Work out how many lines in the records include the word "příspěvku", then answer with nothing but that number.

Records for the task:
>>>>

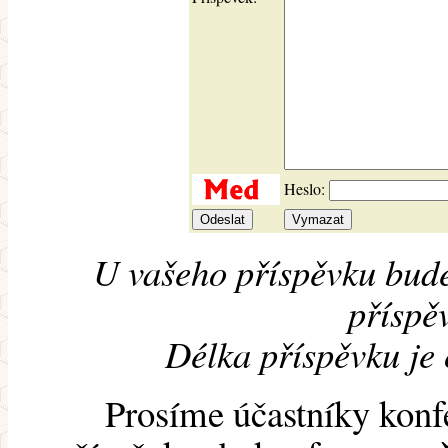
Heslo:
U vašeho příspěvku bude
příspěv
Délka příspěvku je
Prosíme účastníky konf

<<<<

Answer space:
2